いま特に注目の銘柄は、大企業で配当利回り6.1%の水準にあるAT&T(T)です(配当利回りは2019年7月18日終値より算出)。同社の株価は、事業の先行き不透明感と借入金の負担が懸念され、これまで下落基調にありましたが(詳細は後述します)、現在は借入金返済が進んでいることなどが評価され、下げ止まりの兆しがあります。
AT&Tの株価
事業の先行きについては依然として不透明感が残りますが、急速に顧客が離れるリスクは低いと考えられます。このことから、AT&Tは配当狙いで保有するのであれば投資妙味があると言えるでしょう(2019年7月18日:株価33.09ドル、予想PER[株価収益率]9.2倍、配当利回り6.1%)。
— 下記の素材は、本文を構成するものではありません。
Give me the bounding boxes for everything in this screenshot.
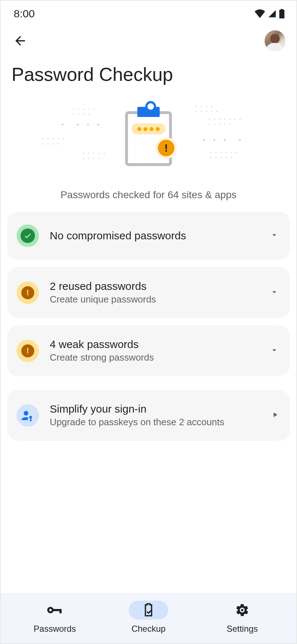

一方、リスクは同社の長期的なシェア低下や買収先事業の低迷です。加入者数の減少やサービス単価の下落、買収先事業の不調といった悪材料が続けば株価押し下げ要因になると考えられます。
AT&Tの業績推移
1.PERが相対的に低い理由
AT&Tの今期予想PERは9倍台と、競合であるベライゾン(VZ)の12.0倍、Tモバイル(TMUS)の19.6倍と比べて低い水準にあります(2019年7月18日の終値基準)。AT&TのPERは、かつてより高い水準にあり、2016年12月期の実績PERは19.51倍でした。
なぜ評価が下がったのでしょうか。その理由は、
- 主要事業である通信キャリアサービスの競争が激しく、衛星放送サービスも他業態との競争激化中
- 打開策として買収したタイム・ワーナーのコスト負担が重い
の2点と考えられます。
米国のワイヤレス通信業界は厳しい競争環境下にあります。スマートフォン(スマホ)だけではなく、タブレットなどさまざまな端末がネットとつながる状況になったことにより加入者の接続数は増えているとみられますが、単価が下落し、年間の売上高自体は横ばい推移です。
米国のワイヤレス通信業界の状況
こうした環境下で、AT&Tはワイヤレス通信キャリアとしてトップシェアを有しているわけではなく(首位はベライゾン)、トップラインの成長余地に関してはTモバイルにより残されている状況と考えられます。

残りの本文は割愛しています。